(Extracted records)

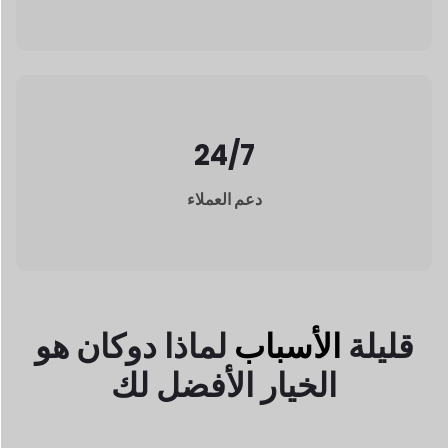
24/7
دعم العملاء
قليلة
الأسباب
لماذا دوكان
هو
الخيار الأفضل لك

(End Extracted records)

* What is being asked
The entries are to be restated word for word, with pictures omitted.

* Output of the exercise
24/7
دعم العملاء
قليلة
الأسباب
لماذا دوكان
هو
الخيار الأفضل لك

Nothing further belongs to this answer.